The system is 40% faster than previous versions, costs 25% less, and maintains 99.9% uptime.

LIST (28 tokens):

Benefits:

Performance: 40% faster
Cost: 25% lower
Reliability: 99.9% uptime

Use numerals, not words. 1,234,000 is 5 tokens. one million two hundred thirty-four thousand is 8 tokens. The numeral form is both more token-efficient and less ambiguous for the model to cite.

Prefer common abbreviations for multi-word entities. MIT is 1 token. Massachusetts Institute of Technology is 5 tokens. The abbreviation is 5x more efficient and has zero hallucination risk (single token, single decision).

Include explicit attribution signals. The words according (ID 149330), source (ID 4935), research (ID 113140), study (ID 5012), and report (ID 22869) are all single tokens. Using these words helps the model recognize content as citable. Place attribution every 2-3 factual claims.

Use single-token transition words.

8.3 Things to Avoid

Long URLs in body text. A URL like https://en.wikipedia.org/wiki/Artificial_intelligence#Machine_learning costs 10+ tokens and is a hallucination magnet. Use anchor text instead and place the URL in metadata or a footnote.

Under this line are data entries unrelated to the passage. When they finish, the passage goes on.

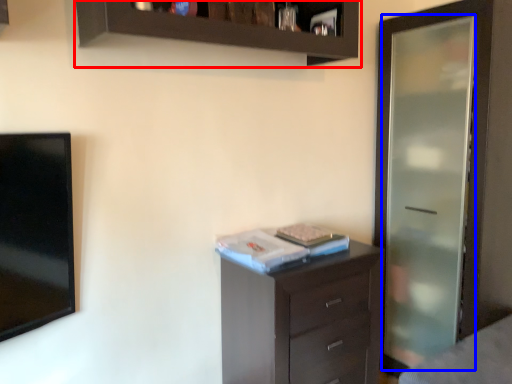 Question: Among these objects, which one is farthest to the camera, cupboard (highlighted by a red box) or screen door (highlighted by a blue box)?

Choices:
 (A) cupboard
 (B) screen door

Answer: (B) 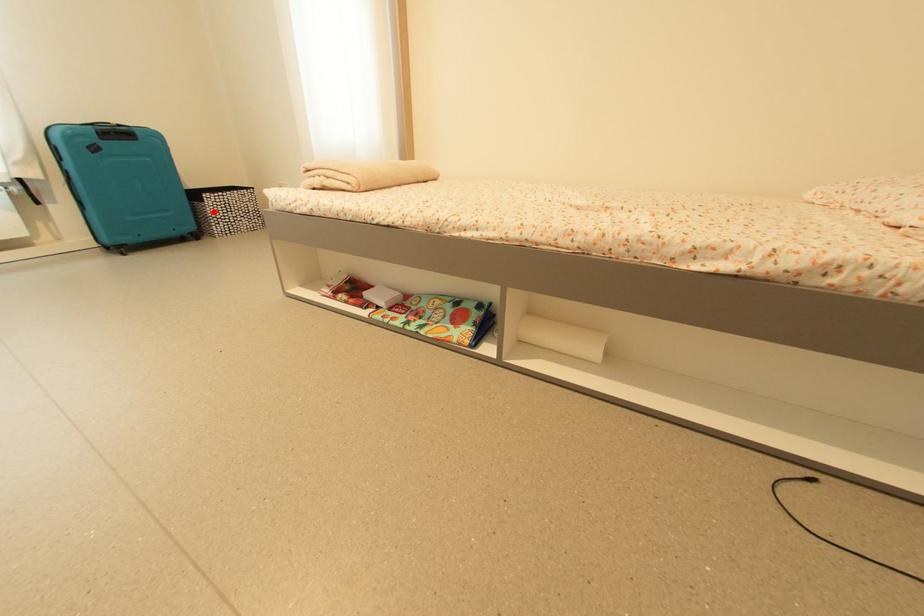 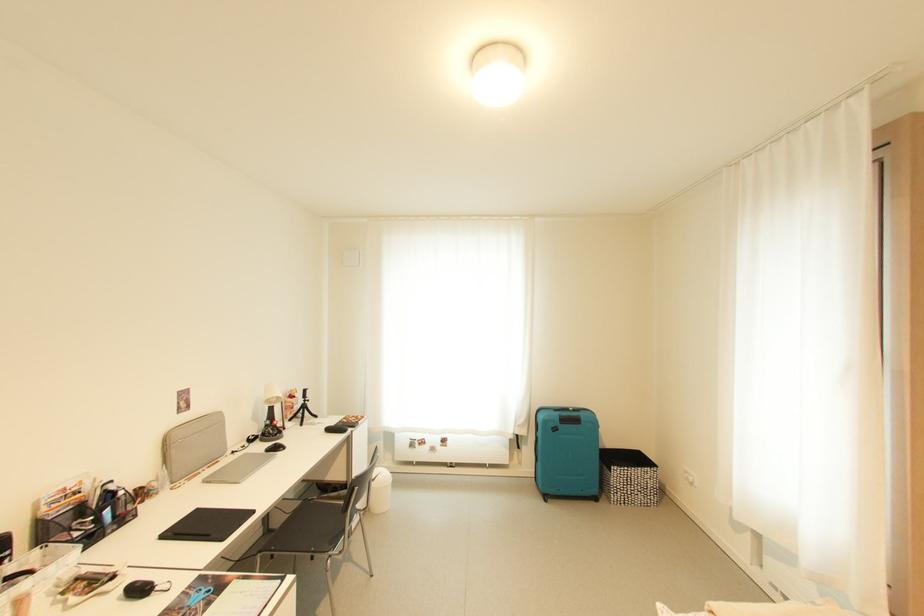 Find the pixel in the second image that matches the highlighted location in the first image.

(617, 482) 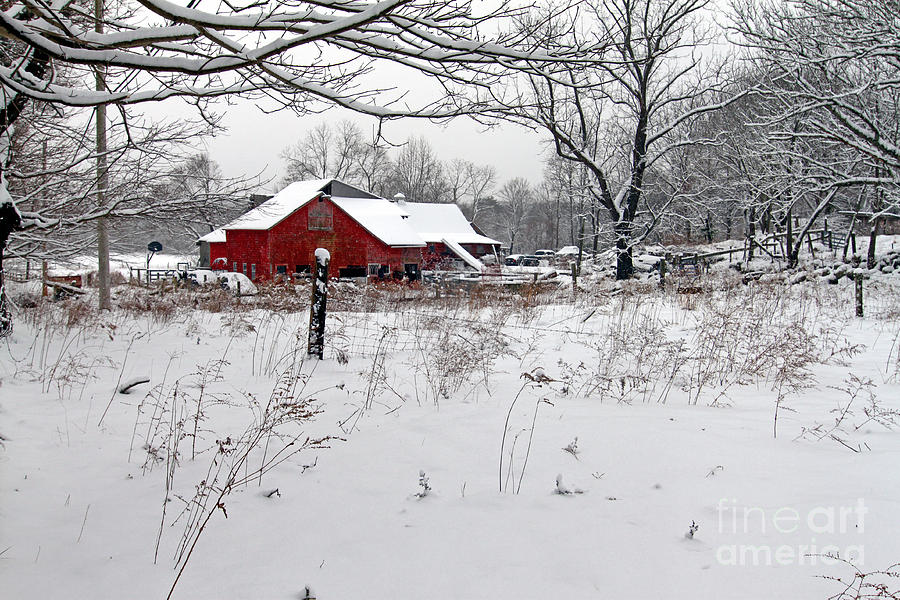 Find the location of a particular element. door is located at coordinates (x=416, y=268). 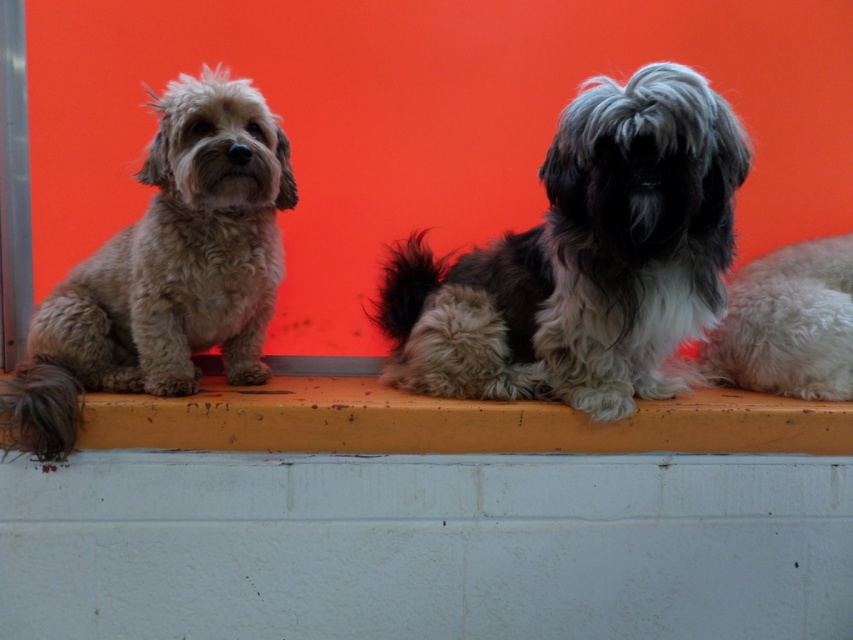 You are a photographer trying to capture both the fluffy white dog at center and the yellow painted wood at center in a single frame. Since you want both subjects to be clearly visible, which one should you focus on first to ensure the larger subject is in sharp focus?

The fluffy white dog at center has a larger size compared to the yellow painted wood at center, so you should focus on the fluffy white dog at center first to ensure it is in sharp focus.

You are a photographer setting up a tripod to take a portrait of the light brown fur at left and the white fluffy dog at center. Based on their heights, which dog should you adjust the tripod height to focus on first?

The light brown fur at left is taller than the white fluffy dog at center, so you should adjust the tripod height to focus on the light brown fur at left first to ensure proper framing.

You are a photographer trying to capture both the light brown fur at left and the yellow painted wood at center in a single frame. Which object should you focus on first to ensure both are in the shot?

The light brown fur at left is bigger than the yellow painted wood at center, so you should focus on the light brown fur at left first to ensure both are in the shot. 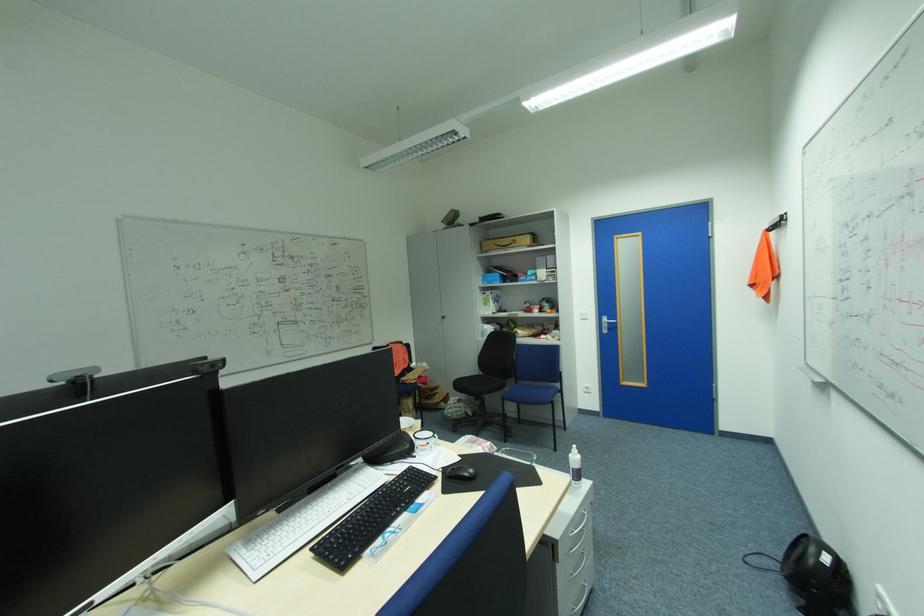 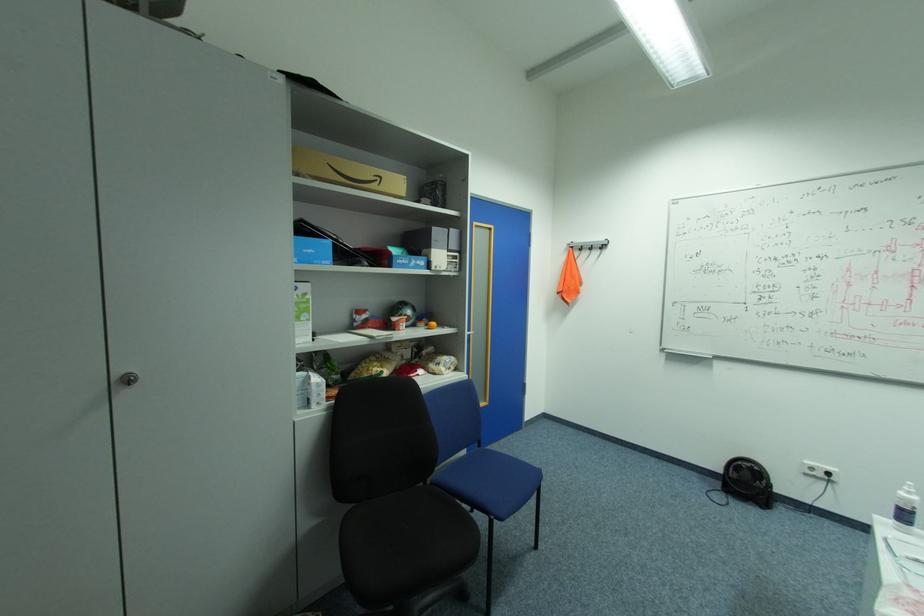 Locate, in the second image, the point that corresponds to point 450,317 in the first image.

(137, 379) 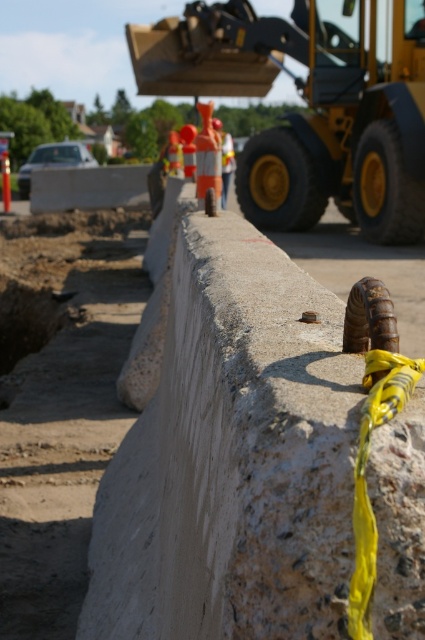 Which is behind, point (351, 164) or point (232, 140)?

The point (232, 140) is more distant.

How much distance is there between yellow rubber excavator at upper center and orange reflective vest at center?

yellow rubber excavator at upper center is 14.76 feet away from orange reflective vest at center.

Who is more forward, (333, 83) or (227, 186)?

Point (333, 83) is more forward.

Where is `yellow rubber excavator at upper center`? Image resolution: width=425 pixels, height=640 pixels. yellow rubber excavator at upper center is located at coordinates (308, 108). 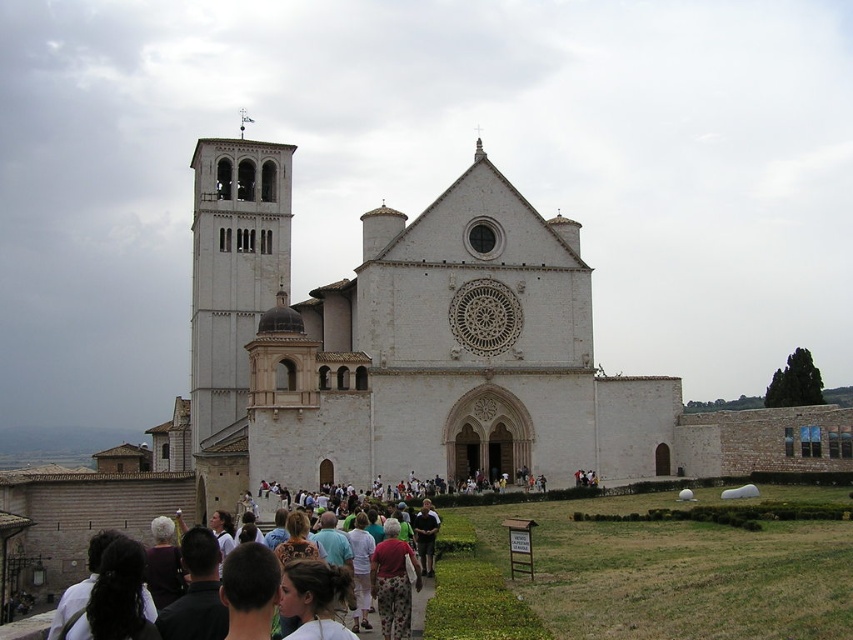 Looking at this image, you are standing at the entrance of the church and want to take a photo of the bell tower. There are two points marked on the ground where you can stand to get the best shot. The first point is at coordinate point(381, 323), and the second is at point(283, 188). Which point should you choose to ensure the bell tower is fully visible in your photo?

You should choose point(381, 323) because it is in front of point(283, 188), providing a better vantage point to capture the entire bell tower in your photo. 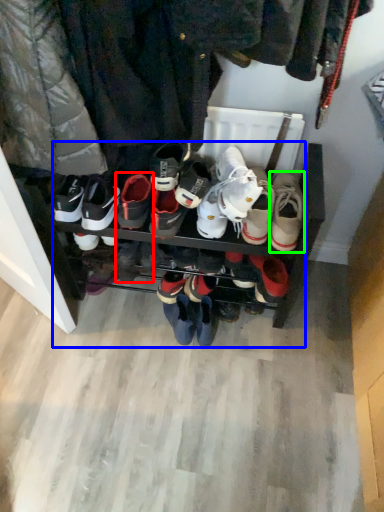 Question: Which is farther away from footwear (highlighted by a red box)? footwear (highlighted by a blue box) or footwear (highlighted by a green box)?

Choices:
 (A) footwear
 (B) footwear

Answer: (B) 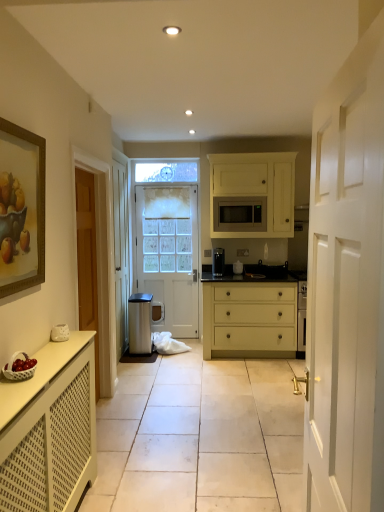 Describe the element at coordinates (255, 319) in the screenshot. The image size is (384, 512). I see `white matte drawer at center` at that location.

Identify the location of white glossy radiator at lower left. (200, 437).

I want to click on satin silver microwave at center, so click(x=240, y=214).

Looking at this image, measure the distance between point (224, 197) and camera.

15.72 feet.

This screenshot has height=512, width=384. What do you see at coordinates (346, 287) in the screenshot?
I see `white glossy door at right, which is counted as the second door, starting from the left` at bounding box center [346, 287].

What do you see at coordinates (266, 271) in the screenshot? I see `black matte stove at center, the second appliance positioned from the left` at bounding box center [266, 271].

You are a GUI agent. You are given a task and a screenshot of the screen. Output one action in this format:
    pyautogui.click(x=<x>, y=<y>)
    Task: Click on the white matte drawer at center
    This screenshot has height=512, width=384.
    Given the screenshot: What is the action you would take?
    pyautogui.click(x=255, y=319)

In the scene shown: From the image's perspective, is white textured door at center, placed as the second door when sorted from right to left, located above or below white glossy door at right, the 1th door in the right-to-left sequence?

Based on their image positions, white textured door at center, placed as the second door when sorted from right to left, is located above white glossy door at right, the 1th door in the right-to-left sequence.

Is white textured door at center, the 1th door in the back-to-front sequence, at the left side of white glossy door at right, the first door in the front-to-back sequence?

Correct, you'll find white textured door at center, the 1th door in the back-to-front sequence, to the left of white glossy door at right, the first door in the front-to-back sequence.

Is white textured door at center, the 1th door from the left, spatially inside white glossy door at right, which is counted as the second door, starting from the left, or outside of it?

white textured door at center, the 1th door from the left, exists outside the volume of white glossy door at right, which is counted as the second door, starting from the left.

From the image's perspective, which one is positioned higher, satin black coffee maker at center, the second appliance in the right-to-left sequence, or white matte drawer at center?

satin black coffee maker at center, the second appliance in the right-to-left sequence.

Is satin black coffee maker at center, the second appliance in the right-to-left sequence, shorter than white matte drawer at center?

Yes.

Is satin black coffee maker at center, arranged as the 1th appliance when viewed from the left, in front of or behind white matte drawer at center in the image?

satin black coffee maker at center, arranged as the 1th appliance when viewed from the left, is behind white matte drawer at center.

Which is correct: satin black coffee maker at center, the second appliance in the right-to-left sequence, is inside white matte drawer at center, or outside of it?

satin black coffee maker at center, the second appliance in the right-to-left sequence, exists entirely within white matte drawer at center.

Considering their positions, is white textured door at center, which ranks as the 2th door in front-to-back order, located in front of or behind white wicker basket at lower left?

Visually, white textured door at center, which ranks as the 2th door in front-to-back order, is located behind white wicker basket at lower left.

Considering the relative sizes of white textured door at center, the 1th door in the back-to-front sequence, and white wicker basket at lower left in the image provided, is white textured door at center, the 1th door in the back-to-front sequence, shorter than white wicker basket at lower left?

No, white textured door at center, the 1th door in the back-to-front sequence, is not shorter than white wicker basket at lower left.

From the image's perspective, is white textured door at center, which ranks as the 2th door in front-to-back order, located above or below white wicker basket at lower left?

white textured door at center, which ranks as the 2th door in front-to-back order, is above white wicker basket at lower left.

From a real-world perspective, which object rests below the other?

From a 3D spatial view, white wicker basket at lower left is below.

From a real-world perspective, is black matte stove at center, which is the 1th appliance in right-to-left order, physically located above or below white textured door at center, which ranks as the 2th door in front-to-back order?

black matte stove at center, which is the 1th appliance in right-to-left order, is situated lower than white textured door at center, which ranks as the 2th door in front-to-back order, in the real world.

Between point (257, 264) and point (167, 308), which one is positioned in front?

Positioned in front is point (257, 264).

In the scene shown: From the image's perspective, which is above, black matte stove at center, the second appliance positioned from the left, or white textured door at center, the 1th door from the left?

white textured door at center, the 1th door from the left, appears higher in the image.

Can you confirm if black matte stove at center, which is the 1th appliance in right-to-left order, is shorter than white textured door at center, the 1th door in the back-to-front sequence?

Yes, black matte stove at center, which is the 1th appliance in right-to-left order, is shorter than white textured door at center, the 1th door in the back-to-front sequence.

Is white glossy door at right, which is counted as the second door, starting from the left, in front of or behind wooden framed painting at left in the image?

Visually, white glossy door at right, which is counted as the second door, starting from the left, is located in front of wooden framed painting at left.

From the image's perspective, which one is positioned higher, white glossy door at right, which is the second door from back to front, or wooden framed painting at left?

wooden framed painting at left is shown above in the image.

Would you say white glossy door at right, the 1th door in the right-to-left sequence, is to the left or to the right of wooden framed painting at left in the picture?

white glossy door at right, the 1th door in the right-to-left sequence, is positioned on wooden framed painting at left's right side.

Can you tell me how much white matte cabinet at center, the 2th cabinetry when ordered from bottom to top, and white glossy door at right, the 1th door in the right-to-left sequence, differ in facing direction?

94.9 degrees.

From a real-world perspective, relative to white glossy door at right, which is counted as the second door, starting from the left, is white matte cabinet at center, which is the 2th cabinetry in left-to-right order, vertically above or below?

Clearly, from a real-world perspective, white matte cabinet at center, which is the 2th cabinetry in left-to-right order, is above white glossy door at right, which is counted as the second door, starting from the left.

Does white matte cabinet at center, placed as the 1th cabinetry when sorted from back to front, have a lesser height compared to white glossy door at right, which is counted as the second door, starting from the left?

Yes, white matte cabinet at center, placed as the 1th cabinetry when sorted from back to front, is shorter than white glossy door at right, which is counted as the second door, starting from the left.

In the scene shown: Does white matte cabinet at center, the 2th cabinetry when ordered from bottom to top, come behind white glossy door at right, the first door in the front-to-back sequence?

Yes, white matte cabinet at center, the 2th cabinetry when ordered from bottom to top, is further from the camera.

Which of these two, black matte stove at center, which is the 1th appliance in right-to-left order, or white matte drawer at center, stands taller?

Standing taller between the two is white matte drawer at center.

From a real-world perspective, is black matte stove at center, the second appliance positioned from the left, physically located above or below white matte drawer at center?

In terms of real-world spatial position, black matte stove at center, the second appliance positioned from the left, is above white matte drawer at center.

What are the coordinates of `door below the white textured door at center, placed as the second door when sorted from right to left (from the image's perspective)` in the screenshot? It's located at (346, 287).

Where is `drawer that is on the right side of satin black coffee maker at center, the second appliance in the right-to-left sequence`? The height and width of the screenshot is (512, 384). drawer that is on the right side of satin black coffee maker at center, the second appliance in the right-to-left sequence is located at coordinates (255, 319).

Estimate the real-world distances between objects in this image. Which object is further from satin silver microwave at center, white matte cabinet at center, the 2th cabinetry when ordered from bottom to top, or white textured door at center, placed as the second door when sorted from right to left?

white textured door at center, placed as the second door when sorted from right to left, lies further to satin silver microwave at center than the other object.

Which object lies nearer to the anchor point white matte drawer at center, white glossy radiator at lower left or white textured door at center, placed as the second door when sorted from right to left?

Among the two, white textured door at center, placed as the second door when sorted from right to left, is located nearer to white matte drawer at center.

When comparing their distances from white matte cabinet at lower left, positioned as the second cabinetry in back-to-front order, does satin silver microwave at center or white glossy door at right, the first door in the front-to-back sequence, seem further?

Among the two, satin silver microwave at center is located further to white matte cabinet at lower left, positioned as the second cabinetry in back-to-front order.

Considering their positions, is white wicker basket at lower left positioned closer to white matte cabinet at lower left, positioned as the first cabinetry in front-to-back order, than satin black coffee maker at center, arranged as the 1th appliance when viewed from the left?

Based on the image, white wicker basket at lower left appears to be nearer to white matte cabinet at lower left, positioned as the first cabinetry in front-to-back order.

Looking at the image, which one is located further to white glossy radiator at lower left, white glossy door at right, the first door in the front-to-back sequence, or satin black coffee maker at center, arranged as the 1th appliance when viewed from the left?

Among the two, satin black coffee maker at center, arranged as the 1th appliance when viewed from the left, is located further to white glossy radiator at lower left.

Looking at the image, which one is located closer to white textured door at center, which ranks as the 2th door in front-to-back order, satin silver microwave at center or white wicker basket at lower left?

satin silver microwave at center is closer to white textured door at center, which ranks as the 2th door in front-to-back order.

Looking at the image, which one is located closer to black matte stove at center, the second appliance positioned from the left, white glossy radiator at lower left or white matte drawer at center?

white matte drawer at center lies closer to black matte stove at center, the second appliance positioned from the left, than the other object.

Based on the photo, based on their spatial positions, is black matte stove at center, the second appliance positioned from the left, or white matte cabinet at lower left, placed as the second cabinetry when sorted from right to left, further from wooden framed painting at left?

black matte stove at center, the second appliance positioned from the left.

You are a GUI agent. You are given a task and a screenshot of the screen. Output one action in this format:
    pyautogui.click(x=<x>, y=<y>)
    Task: Click on the drawer located between white wicker basket at lower left and white matte cabinet at center, the 2th cabinetry when ordered from bottom to top, in the depth direction
    The width and height of the screenshot is (384, 512).
    Given the screenshot: What is the action you would take?
    pyautogui.click(x=255, y=319)

Find the location of a particular element. drawer between white matte cabinet at lower left, placed as the second cabinetry when sorted from right to left, and white textured door at center, the 1th door in the back-to-front sequence, in the front-back direction is located at coordinates (255, 319).

You are a GUI agent. You are given a task and a screenshot of the screen. Output one action in this format:
    pyautogui.click(x=<x>, y=<y>)
    Task: Click on the cabinetry between white glossy radiator at lower left and satin black coffee maker at center, the second appliance in the right-to-left sequence, from front to back
    The height and width of the screenshot is (512, 384).
    Given the screenshot: What is the action you would take?
    coord(252,195)

Image resolution: width=384 pixels, height=512 pixels. What are the coordinates of `drawer between white glossy door at right, the first door in the front-to-back sequence, and black matte stove at center, which is the 1th appliance in right-to-left order, in the front-back direction` in the screenshot? It's located at (255, 319). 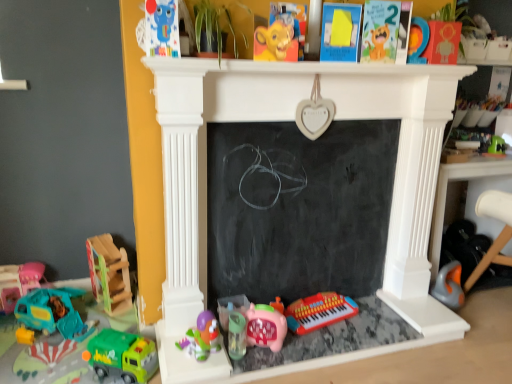 I want to click on free location in front of plastic red keyboard at lower center, which ranks as the 4th toy in right-to-left order, so click(322, 342).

Excessive Markdown formatting. Every #, **, *, |, - consumes tokens that could carry content. Use formatting sparingly and only when it genuinely improves structure.

Unicode decoration. Lines of ═══════ or ████████ or clusters of emoji like 🎉🎊🎈 consume tokens aggressively for zero informational value.

Nested parenthetical expressions. ((like this (especially))) creates deep token nesting that the model must track through its context window.

9. The Developer Comment: Internal Disagreement at OpenAI

In the source file tiktoken_ext/openai_public.py, lines 101-103 contain a revealing comment from the tiktoken author:

**# This regex could be made more efficient. If I was the one working on this encoding, I would have done a few other things differently too, e.g. I think you can allocate tokens more efficiently across languages.

This tells us several things:

The o200k tokenizer was NOT designed by the tiktoken library author. The tiktoken maintainer (likely Shantanu Jain / @hauntsaninja based on commit history) is commenting on someone else’s work. The tokenizer vocabulary was trained by a different team, probably the pre-training team.
There is internal disagreement about language token allocation. The comment specifically calls out cross-language token efficiency as a point of contention.
The regex is acknowledged as suboptimal. The seven-branch alternation pattern works correctly but is slower than it needs to be. This suggests o200k was optimized for downstream model performance (training loss, perplexity) rather than encoding speed.
The critique about language allocation is supported by the data:

Latin scripts: 118,902 tokens (59.5% of vocabulary)

Non-Latin scripts: 81,096 tokens (40.5% of vocabulary)

Latin scripts represent roughly 40% of internet content but receive 59.5% of the token allocation. Meanwhile, CJK scripts (Chinese, Japanese, Korean) representing a significant portion of global internet content, receive only 3.6% of the vocabulary. The developer’s comment suggests they believe a more balanced allocation would improve multilingual performance without significantly degrading English quality.

10. Multilingual Tax: The Cost of Non-English Content**

The tokenizer creates a measurable efficiency gap between languages. I can call this the “multilingual tax.” I often see many English query fan-outs in Turkiye, even I ask long questions in Turkish. It also explains very well.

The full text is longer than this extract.